■ **TASK STATEMENT**
When a line contains the string "دیگری", it counts once; give the total of such lines in the entries below and nothing else.

**********

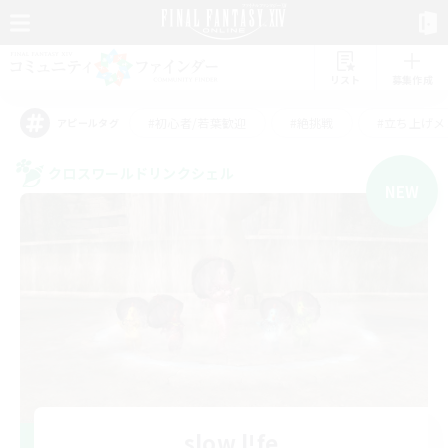
リスト
募集作成
#初心者/若葉歓迎
#絶挑戦
#立ち上げメ
アピールタグ
クロスワールドリンクシェル
NEW
slow l!fe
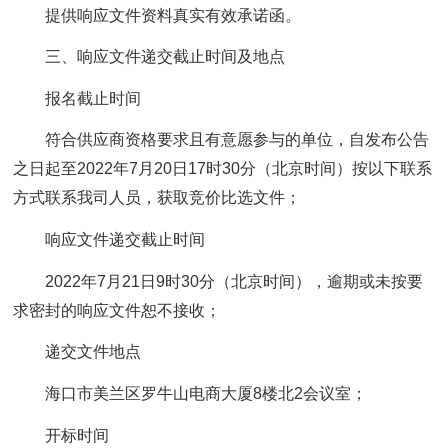
提供响应文件资料真实有效承诺函。
三、响应文件递交截止时间及地点
报名截止时间
符合供应商资格要求且有意愿参与的单位，自发布公告
之日起至2022年7月20日17时30分（北京时间）按以下联系
方式联系我司人员，获取竞价比选文件；
响应文件递交截止时间
2022年7月21日9时30分（北京时间），逾期或未按要
求密封的响应文件恕不接收；
递交文件地点
海口市美兰区罗牛山电商大厦8楼北2会议室；
开标时间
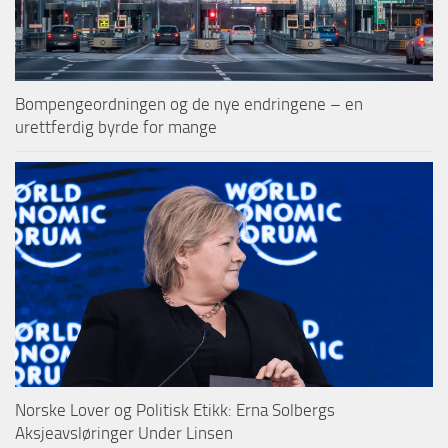
Bompengeordningen og de nye endringene – en
urettferdig byrde for mange
Norske Lover og Politisk Etikk: Erna Solbergs
Aksjeavsløringer Under Linsen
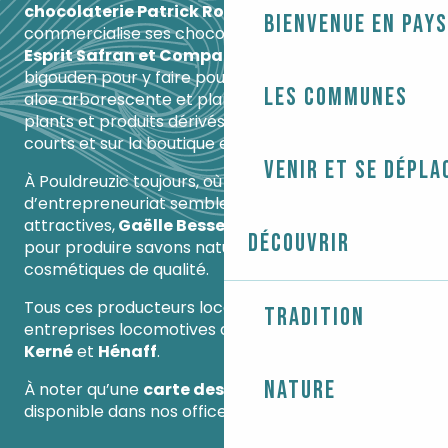
chocolaterie Patrick Robinet
produit et
Bienvenue en Pays
commercialise ses chocolats au centre-bourg.
Esprit Safran et Compagnie
travaille le sol
bigouden pour y faire pousser safran, aloe Vera,
Les communes
aloe arborescente et plants de curcuma. Les
plants et produits dérivés sont vendus en circuits
courts et sur la boutique en ligne.
Venir et se dépla
À Pouldreuzic toujours, où les conditions
d’entrepreneuriat semblent particulièrement
attractives,
Gaëlle Besse
a installé son laboratoire
Découvrir
pour produire savons naturels et autres
cosmétiques de qualité.
Tous ces producteurs locaux s’ajoutent aux deux
Tradition
entreprises locomotives de la commune qui sont
Kerné
et
Hénaff
.
Nature
À noter qu’une
carte des producteurs locaux
est
disponible dans nos offices de tourisme.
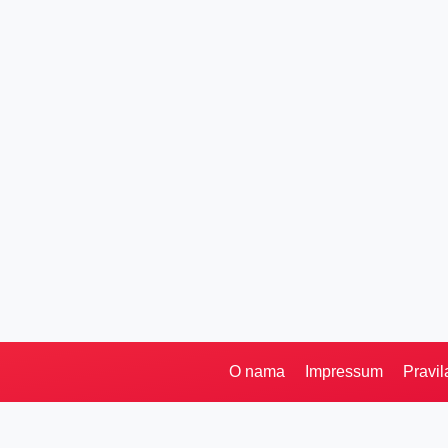
O nama
Impressum
Pravil
Pretraga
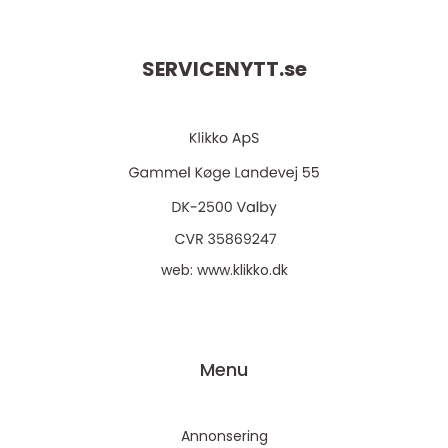
SERVICENYTT.
se
web:
www.klikko.dk
Menu
Annonsering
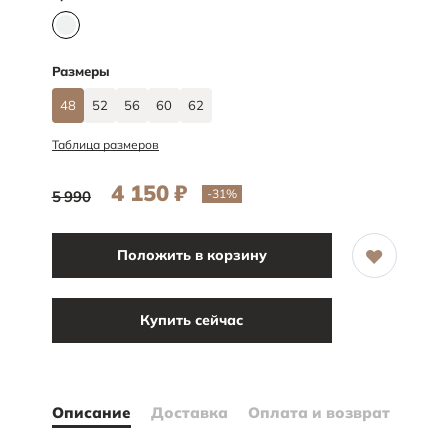
Размеры
48
52
56
60
62
Таблица размеров
4 150
₽
-31
%
5 990
Положить в корзину
Купить сейчас
Описание
Доставка
Оплата и возврат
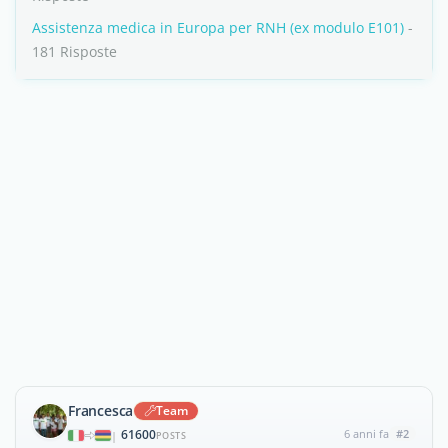
Assistenza medica in Europa per RNH (ex modulo E101)
-
181 Risposte
Francesca
Team
61600
6 anni fa
#2
|
POSTS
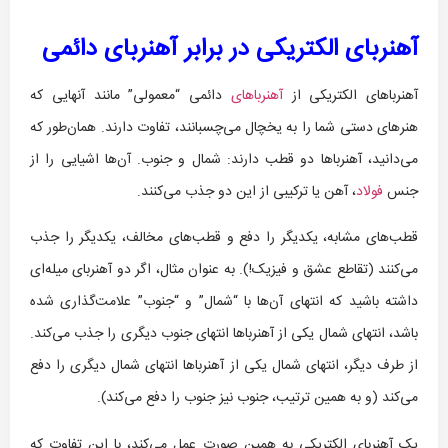
آهنربای الکتریکی در برابر آهنربای دائمی
آهنرباهای الکتریکی از
آهنرباهای
دائمی “معمولی” مانند آنهایی که
هنرهای دستی شما را به یخچال می‌چسبانند، تفاوت دارند. همان‌طور که
می‌دانید، آهنرباها دو قطب دارند: شمال و جنوب. آن‌ها اشیایی را از
جنس
فولاد
، آهن یا ترکیبی از این دو جذب می‌کنند.
قطب‌های مشابه، یکدیگر را دفع و قطب‌های مخالف، یکدیگر را جذب
می‌کنند (تقاطع عشق و فیزیک!). به عنوان مثال، اگر دو آهنربای میله‌ای
داشته باشید که انتهای آن‌ها با “شمال” و “جنوب” علامت‌گذاری شده
باشد، انتهای شمال یکی از آهنرباها انتهای جنوب دیگری را جذب می‌کند.
از طرف دیگر، انتهای شمال یکی از آهنرباها انتهای شمال دیگری را دفع
می‌کند (و به همین ترتیب، جنوب نیز جنوب را دفع می‌کند).
یک آهنربای الکتریکی به همین صورت عمل می‌کند، با این تفاوت که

**********

■ **RESULT**
2